Das vielleicht zweifelhafteste Finanzmarkt-Comeback des Jahres war eine Propagandashow. Was war geschehen? Der griechische Staat durfte wieder eine fünfjährige Anleihe an die Finanzmafia verkaufen. Einige, wie der griechische Finanzminister, meinten, dass damit die Krise zuende sei. Und auch für EU-Kommissar Joaquín Almunia konnte damit die Ernte für die "großen Bemühungen der griechischen Behörden und der griechischen Bürger" eingefahren werden. „Kleiner Schönheitsfehler“: Leider fuhr die Finanzmafia die Ernte ein. Zum einen Deutsche Bank, Goldman Sachs und Co., die sich bei der Abwicklung der Anleiheemission ohne Risiko die nächste goldene Nase verdienten. Zum anderen die Finanzzocker, die gegenwärtig durch die gigantischen Geldspritzen der Zentralbanken im Geld schwimmen. Trotzdem diktierten insbesondere Hedgefonds für die Abnahme der griechischen Anleihe einen Zinssatz von fünf Prozent. Die Rendite lag damit um 3,25 Prozentpunkte höher, als sie zum Beispiel vom Krisenland Spanien für vergleichbare Anleihen gezahlt wurde, oder um 3,5 bis gut vier Prozentpunkte höher als Griechenland aktuell für die sogenannten Hilfskredite bezahlt. In den nächsten fünf Jahren fallen im griechischen Staatshaushalt Zinskosten in Höhe von einer Dreiviertelmilliarde Euro an. Die Troika wird deshalb im Gegenzug neue Kürzungen bei anderen öffentlichen Ausgaben erzwingen. Bluten für die „Ernte“ der Hedgefonds und anderer Finanzzocker wird wie immer die Bevölkerung. Der Chef des Bündnisses der europäischen Linken, Alexis Tsipras, erklärte daher zutreffend: Mit dem Kredit schieße sich Athen "ins Bein".

Die griechische Staatsverschuldung erreichte Ende 2013 einen neuen Rekordwert. Durch die aktuelle Rückkehr des Landes unter die Diktatur der Finanzmärkte und die damit verbundene Schuldenaufnahme steigt die Staatsverschuldung noch weiter. So wie im letzten Jahr, als die Schuldenquote – insbesondere durch neue Kapitalspritzen in zweistelliger Milliardenhöhe für griechische Banken – deutlich zunahm. Von der Bankenrettung profitieren Spekulanten und Aktionäre. Der Börsenkurs der griechischen Alpha-Bank hat sich von Ende Juni 2013 bis Anfang dieses Jahres verdoppelt. Gleichzeit ist die Säuglingssterblichkeit in Griechenland dramatisch gestiegen, immer mehr Menschen hungern und chronisch Kranke können sich ihre Medikamente nicht mehr leisten.

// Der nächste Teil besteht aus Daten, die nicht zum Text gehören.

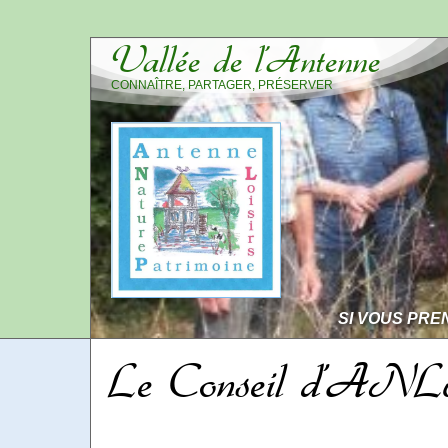
Vallée de l’Antenne
CONNAÎTRE, PARTAGER, PRÉSERVER
SI VOUS PRE
Le Conseil d’AN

Es ist ein Skandal, dass diese unverantwortliche Kürzungs- und Bankenrettungspolitik auf europäischer Ebene von Union, SPD und Grünen mitgetragen wird. Durch die strangulierte Nachfrage geraten immer mehr Länder der Eurozone in eine gefährliche wirtschaftliche Situation, die durch sinkende Preise gekennzeichnet ist. Bei einer Deflation nimmt die Fähigkeit Kredite zurückzuzahlen noch weiter ab.

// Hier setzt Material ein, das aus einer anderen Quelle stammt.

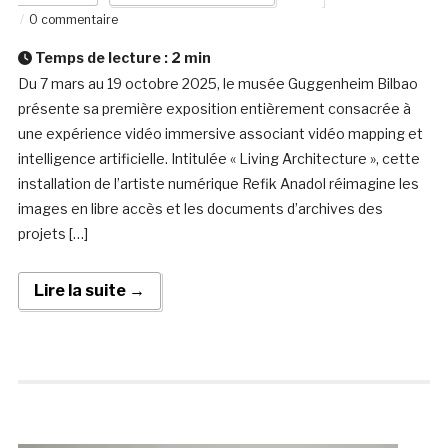
0 commentaire
Temps de lecture :
2
min
Du 7 mars au 19 octobre 2025, le musée Guggenheim Bilbao
présente sa première exposition entièrement consacrée à
une expérience vidéo immersive associant vidéo mapping et
intelligence artificielle. Intitulée « Living Architecture », cette
installation de l’artiste numérique Refik Anadol réimagine les
images en libre accès et les documents d’archives des
projets […]
Lire la suite →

Das Verhältnis aus Schulden und Wirtschaftsleistung ist in Griechenland heute (175 Prozent) wesentlich höher als im April 2010, als das Land um Finanzhilfen bat (130 Prozent). Trotzdem ist das Kreditausfallrisiko für die Hedgefonds und die anderen Abnehmer der fünfjährigen „Wunder-Anleihe“ überschaubar. Denn sie werden bevorzugt behandelt, weil sie ihr Geld bereits 2019 wieder zurückbekommen. Also noch bevor ein Euro aus den sogenannten Hilfskrediten aus dem EFSF ab 2020 zurückgezahlt werden muss, für den der europäische Steuerzahler haftet. Und sollte bis 2019 doch noch etwas schief gehen, hat der griechische Staat bei seinem Finanzmarkt-Comeback sogar noch eine zusätzliche Zockerversicherung eingebaut: Die Anleihe ist nach internationalem Recht begeben worden, das heißt, die Hedgefonds könnten, sollten sie von einem erneuten Schuldenschnitt betroffen sein, den griechischen Staat verklagen.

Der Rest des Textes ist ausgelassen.